Kata yang ilahi ternyata menubuh. Sang Kata yang kekal mengenakan suatu dimensi yang fana. Mungkinkah?
Di India, para penganut Sikh memuliakan Guru Granth Sahib sebagai guru yang terakhir dan tertinggi. Ia adalah guru spiritual yang kekal bagi kaum Sikh dan seluruh umat manusia. Guru Sahib berwujud sebuah buku.
Manusia telah lama menyaksikan metamorfosis kata. Kata-kata tidak lagi sekadar didengar atau dibacakan.
Kata dapat dilihat. Sebelum aksara dan abjad ditemukan, manusia prasejarah menggunakan lukisan untuk menyampaikan gagasan. Demikianlah ide yang dibawa mati oleh manusia-manusia gua bisa diketahui dan diapresiasi oleh manusia modern.
Kata dapat dicium. Aroma atau wewangian tertentu membawa kenangan terhadap seseorang, suatu tempat atau peristiwa. Dupa dipakai dalam sejumlah kebaktian agama guna menciptakan metanarasi mistis yang merujuk kepada ilahi yang transenden.
Kata dapat dikecap. Perayaan Ekaristi membuktikannya. Di rumah-rumah ibadah kaum Nasrani dimaksudkan agar umat berkesempatan untuk mencicipi sang Kata dalam rupa roti dan anggur. Â
Kata dapat diraba. David Eagleman, ilmuwan saraf di Kolese Kedokteran Baylor, Houston, membuat alat yang dapat menolong penyandang tunarungu memahami perkataan. Kata-kata verbal dikirim sebagai data secara nirkabel dan mengaktifkan rompi khusus yang dipakai tuan tunarungu.

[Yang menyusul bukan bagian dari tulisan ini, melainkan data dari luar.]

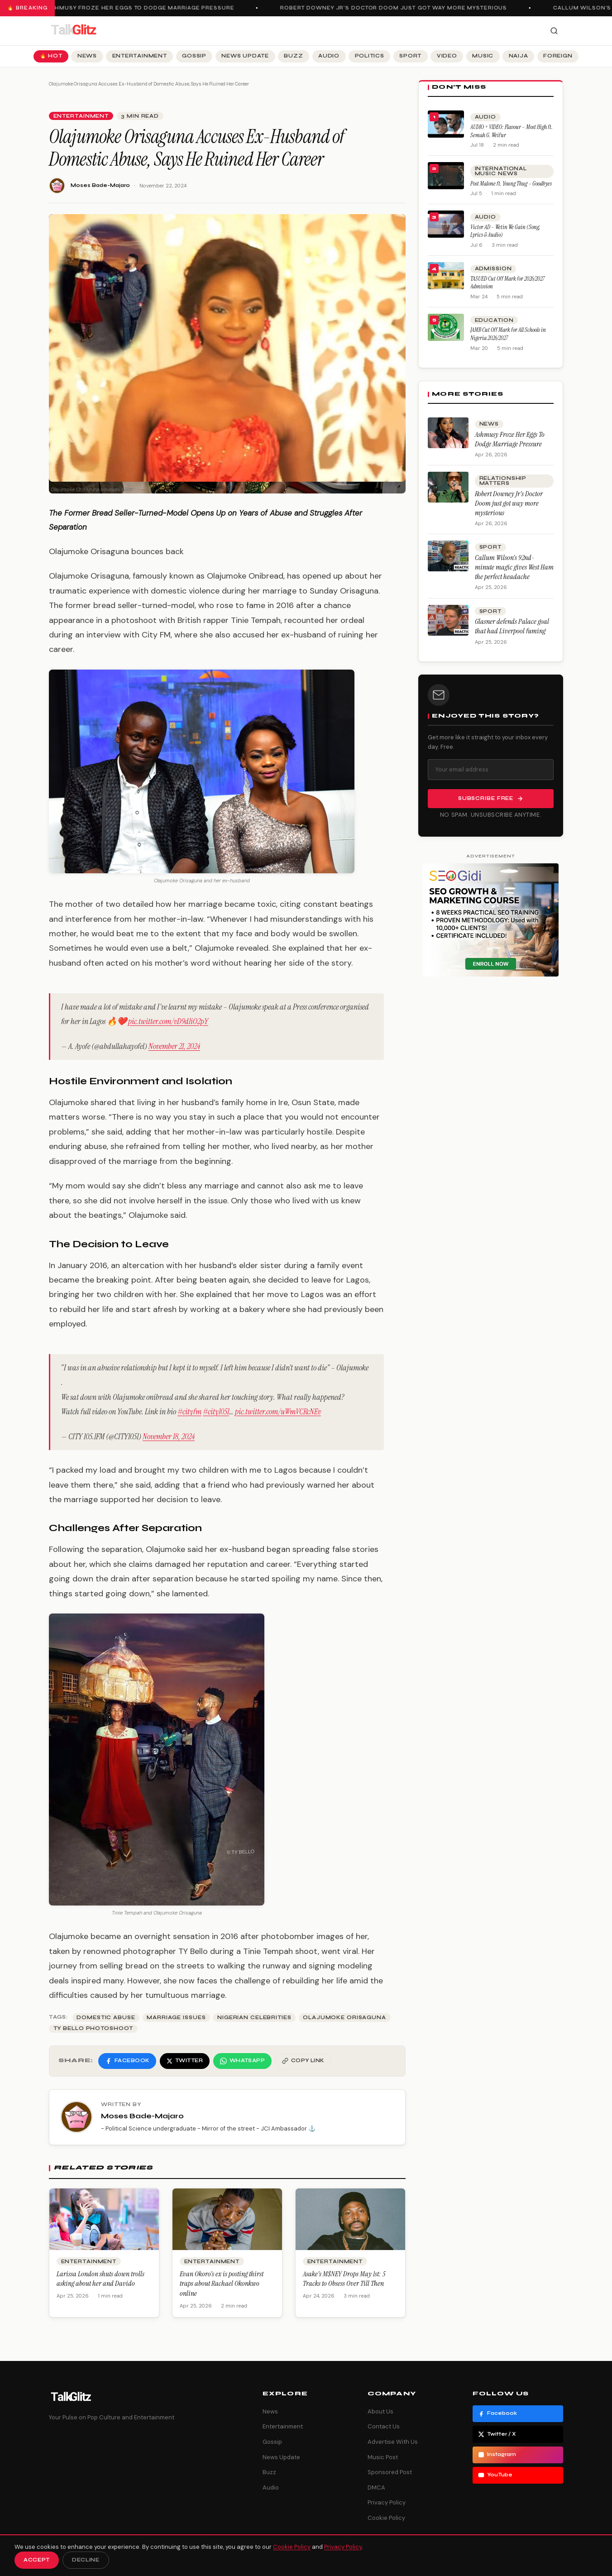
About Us (380, 2411)
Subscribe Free (490, 798)
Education (494, 320)
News (87, 56)
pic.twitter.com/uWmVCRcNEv (278, 1411)
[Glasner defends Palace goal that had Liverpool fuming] (448, 620)
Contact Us (384, 2426)
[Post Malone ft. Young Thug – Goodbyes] (446, 175)
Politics (369, 56)
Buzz (293, 56)
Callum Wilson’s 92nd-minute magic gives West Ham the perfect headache (514, 567)
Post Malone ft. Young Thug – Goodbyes (511, 183)
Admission (493, 269)
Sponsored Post (390, 2472)
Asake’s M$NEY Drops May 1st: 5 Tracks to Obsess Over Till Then (344, 2279)
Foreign (557, 56)
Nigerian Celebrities (254, 2018)
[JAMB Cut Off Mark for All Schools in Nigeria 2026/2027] (446, 327)
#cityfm (189, 1411)
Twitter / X (497, 2434)
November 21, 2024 (174, 1046)
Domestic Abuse (105, 2018)
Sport (410, 56)
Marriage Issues (176, 2018)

Melalui latihan tertentu, penyandang tunarungu dapat mengartikan pola-pola vibrasi yang dirasakannya melalui rompi tersebut.
Sesuai perkembangan zaman, manusia mengenakan kepada kata-kata modus-modus indrawi. Pertama, kata ditempatkan menurut relief intonasi dan menghasilkan puisi. Lalu, kata-kata digandengkan dengan alunan nada dan menghasilkan lagu. Sejak zaman modern, kata dikawinkan dengan gambar atau lukisan. Jadilah poster, komik, atau novel bergambar.
Selanjutnya, teknologi multimedia mengambil alih; meracik kata-kata dalam kombinasi lagu dan gambar. Kini kita menikmati sinema, dengan video-musik sebagai turunannya.
Saat ini puncak dari metamorfosis kata dapat ditemukan pada konser atau pertunjukan hidup. Pada momen-momen itu seluruh pancaindra manusia dilibatkan untuk menghayati kata-kata.
Jika demikian, apakah yang dapat kita katakan sekarang? Hendaknya kita mulai men-sakralkan kata. Tujuan politik yang fana janganlah sampai menggagahi dan memperbudak kata-kata yang rupanya bersumber ilahi. Setiap kata menuntut pertanggungjawaban ketika sang Kata datang menghakimi.